What is needed: Should the entries contain pictures, leave them out and return exactly the lines from the first through the line holding "about this law".

+ + +

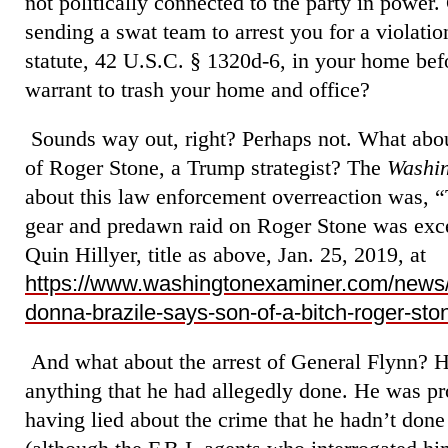
not politically connected to the party in power.
sending a swat team to arrest you for a violati
statute, 42 U.S.C. § 1320d-6, in your home be
warrant to trash your home and office?
Sounds way out, right? Perhaps not. What abou
of Roger Stone, a Trump strategist? The
Washi
about this law enforcement overreaction was, “T
gear and predawn raid on Roger Stone was exc
Quin Hillyer, title as above, Jan. 25, 2019, at
https://www.washingtonexaminer.com/news/i
donna-brazile-says-son-of-a-bitch-roger-st
And what about the arrest of General Flynn? H
anything that he had allegedly done. He was pr
having lied about the crime that he hadn’t done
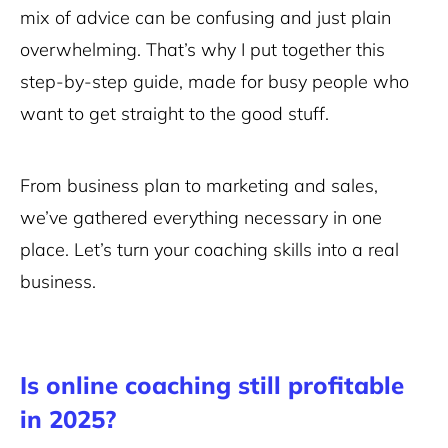
mix of advice can be confusing and just plain
overwhelming. That’s why I put together this
step-by-step guide, made for busy people who
want to get straight to the good stuff.
From business plan to marketing and sales,
we’ve gathered everything necessary in one
place. Let’s turn your coaching skills into a real
business.
Is online coaching still profitable
in 2025?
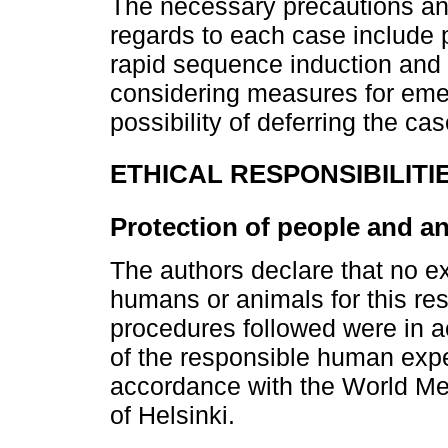
The necessary precautions an
regards to each case include p
rapid sequence induction and 
considering measures for eme
possibility of deferring the cas
ETHICAL RESPONSIBILITI
Protection of people and a
The authors declare that no 
humans or animals for this res
procedures followed were in a
of the responsible human exp
accordance with the World Med
of Helsinki.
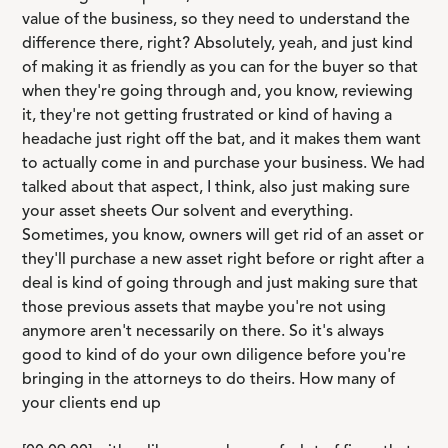
value of the business, so they need to understand the
difference there, right? Absolutely, yeah, and just kind
of making it as friendly as you can for the buyer so that
when they're going through and, you know, reviewing
it, they're not getting frustrated or kind of having a
headache just right off the bat, and it makes them want
to actually come in and purchase your business. We had
talked about that aspect, I think, also just making sure
your asset sheets Our solvent and everything.
Sometimes, you know, owners will get rid of an asset or
they'll purchase a new asset right before or right after a
deal is kind of going through and just making sure that
those previous assets that maybe you're not using
anymore aren't necessarily on there. So it's always
good to kind of do your own diligence before you're
bringing in the attorneys to do theirs. How many of
your clients end up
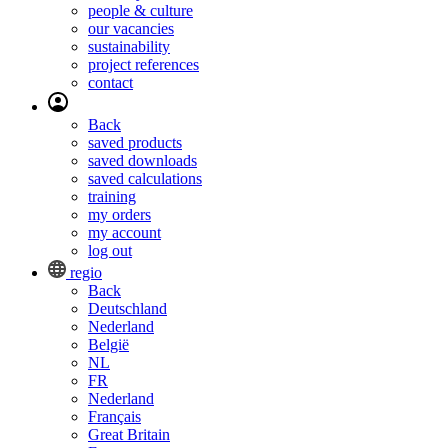
people & culture
our vacancies
sustainability
project references
contact
Back
saved products
saved downloads
saved calculations
training
my orders
my account
log out
regio
Back
Deutschland
Nederland
België
NL
FR
Nederland
Français
Great Britain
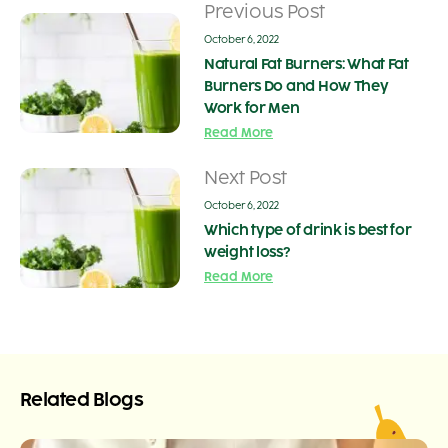
Previous Post
October 6, 2022
Natural Fat Burners: What Fat
Burners Do and How They
Work for Men
Read More
Next Post
October 6, 2022
Which type of drink is best for
weight loss?
Read More
Related Blogs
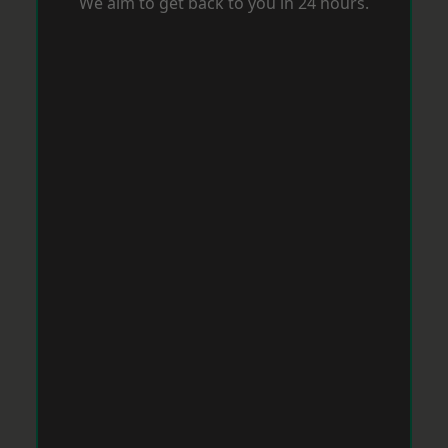
We aim to get back to you in 24 hours.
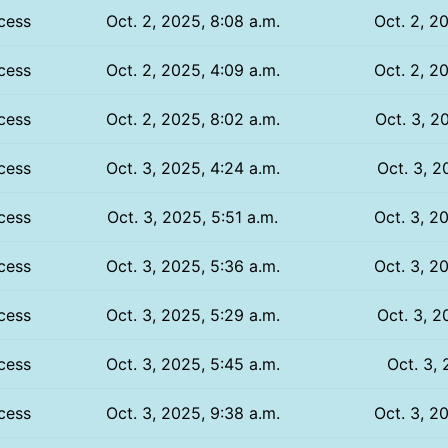
cess
Oct. 2, 2025, 8:08 a.m.
Oct. 2, 2
cess
Oct. 2, 2025, 4:09 a.m.
Oct. 2, 2
cess
Oct. 2, 2025, 8:02 a.m.
Oct. 3, 2
cess
Oct. 3, 2025, 4:24 a.m.
Oct. 3, 2
cess
Oct. 3, 2025, 5:51 a.m.
Oct. 3, 2
cess
Oct. 3, 2025, 5:36 a.m.
Oct. 3, 2
cess
Oct. 3, 2025, 5:29 a.m.
Oct. 3, 2
cess
Oct. 3, 2025, 5:45 a.m.
Oct. 3, 
cess
Oct. 3, 2025, 9:38 a.m.
Oct. 3, 2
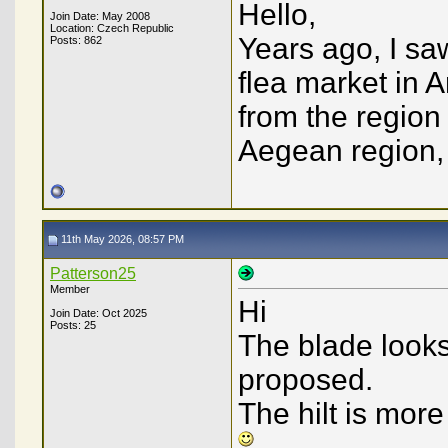
Hello,
Join Date: May 2008
Location: Czech Republic
Years ago, I sa
Posts: 862
flea market in A
from the region 
Aegean region, c
11th May 2026, 08:57 PM
Patterson25
Member
Hi
Join Date: Oct 2025
Posts: 25
The blade looks
proposed.
The hilt is more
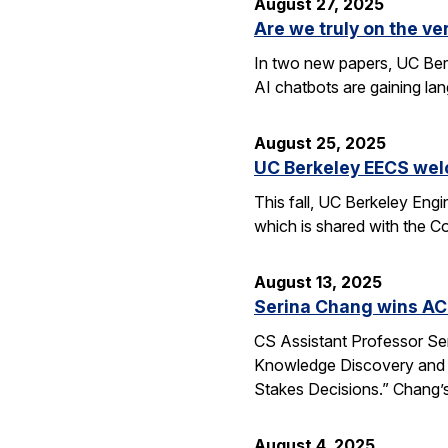
August 27, 2025
Are we truly on the ve
In two new papers, UC Berk
AI chatbots are gaining la
August 25, 2025
UC Berkeley EECS wel
This fall, UC Berkeley Eng
which is shared with the C
August 13, 2025
Serina Chang wins AC
CS Assistant Professor Se
Knowledge Discovery and 
Stakes Decisions.” Chang’s
August 4, 2025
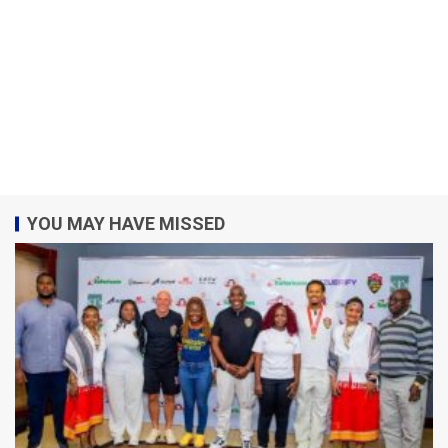
YOU MAY HAVE MISSED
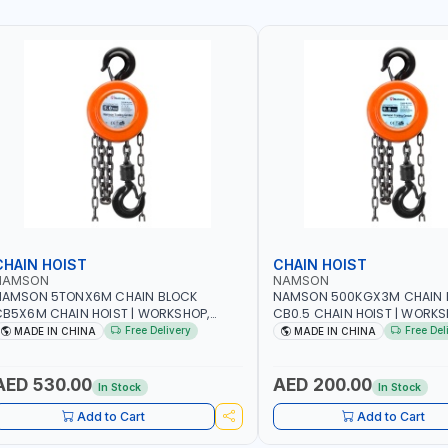
CHAIN HOIST
CHAIN HOIST
NAMSON
NAMSON
NAMSON 5TONX6M CHAIN BLOCK
NAMSON 500KGX3M CHAIN 
B5X6M CHAIN HOIST | WORKSHOP,
CB0.5 CHAIN HOIST | WORKS
ACTORIES, WAREHOUSES, SHIPYARDS,
FACTORIES, WAREHOUSES, SH
Free Delivery
Free Del
MADE IN CHINA
MADE IN CHINA
ONSTRUCTION SITES AND MORE
CONSTRUCTION SITES AND 
AED 530.00
AED 200.00
In Stock
In Stock
Add to Cart
Add to Cart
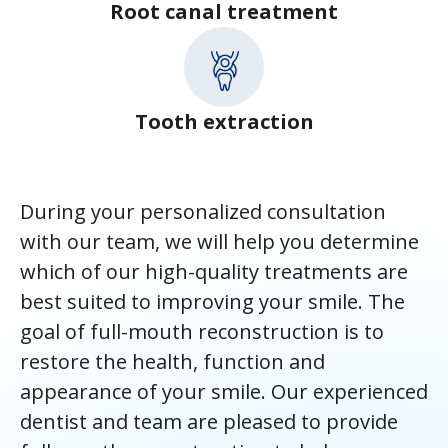
Root canal treatment
Tooth extraction
During your personalized consultation
with our team, we will help you determine
which of our high-quality treatments are
best suited to improving your smile. The
goal of full-mouth reconstruction is to
restore the health, function and
appearance of your smile. Our experienced
dentist and team are pleased to provide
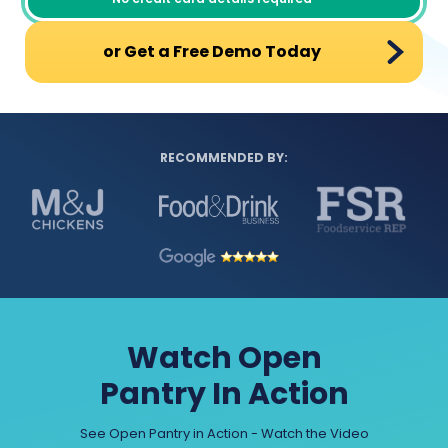
or Get a Free Demo Today
RECOMMENDED BY:
Watch Open
Pantry In Action
See Open Pantry in Action - Watch the Video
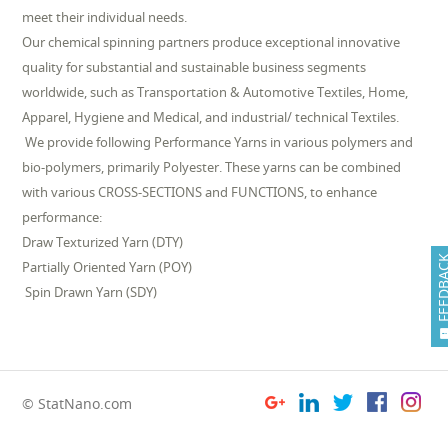
meet their individual needs.
Our chemical spinning partners produce exceptional innovative
quality for substantial and sustainable business segments
worldwide, such as Transportation & Automotive Textiles, Home,
Apparel, Hygiene and Medical, and industrial/ technical Textiles.
We provide following Performance Yarns in various polymers and
bio-polymers, primarily Polyester. These yarns can be combined
with various CROSS-SECTIONS and FUNCTIONS, to enhance
performance:
Draw Texturized Yarn (DTY)
FEEDB
Partially Oriented Yarn (POY)
Spin Drawn Yarn (SDY)
© StatNano.com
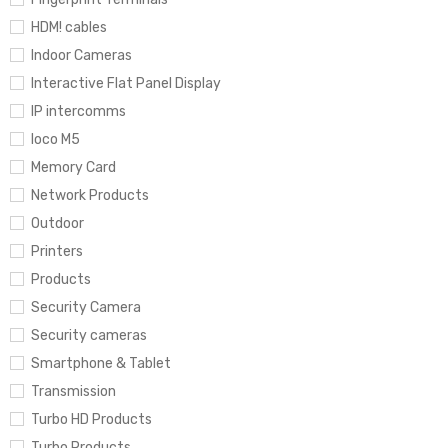
HDM! cables
Indoor Cameras
Interactive Flat Panel Display
IP intercomms
loco M5
Memory Card
Network Products
Outdoor
Printers
Products
Security Camera
Security cameras
Smartphone & Tablet
Transmission
Turbo HD Products
Turbo Products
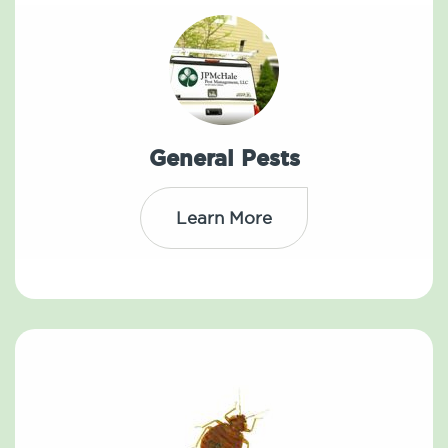
General Pests
Learn More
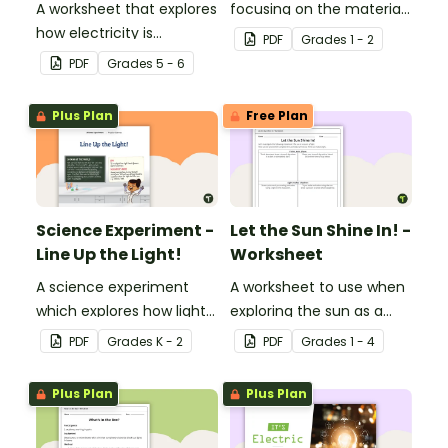
A worksheet that explores
focusing on the materials
how electricity is
objects are made of.
PDF
Grade
s
1 - 2
generated and
PDF
Grade
s
5 - 6
distributed.
Plus Plan
Free Plan
Science Experiment -
Let the Sun Shine In! -
Line Up the Light!
Worksheet
A science experiment
A worksheet to use when
which explores how light
exploring the sun as a
travels.
light source.
PDF
Grade
s
K - 2
PDF
Grade
s
1 - 4
Plus Plan
Plus Plan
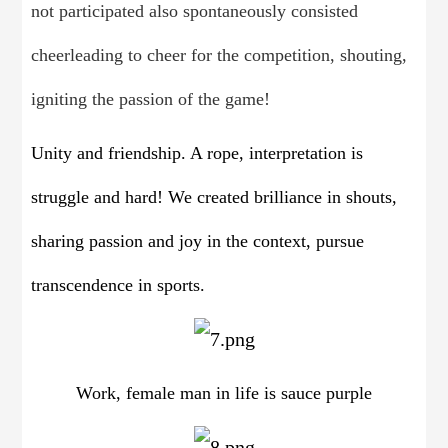
not participated also spontaneously consisted
cheerleading to cheer for the competition, shouting,
igniting the passion of the game!
Unity and friendship. A rope, interpretation is
struggle and hard! We created brilliance in shouts,
sharing passion and joy in the context, pursue
transcendence in sports.
Work, female man in life is sauce purple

+ + +

Problem solution:
not politically connected to the party in power.
sending a swat team to arrest you for a violati
statute, 42 U.S.C. § 1320d-6, in your home be
warrant to trash your home and office?
Sounds way out, right? Perhaps not. What abou
of Roger Stone, a Trump strategist? The
Washi
about this law enforcement overreaction was, “T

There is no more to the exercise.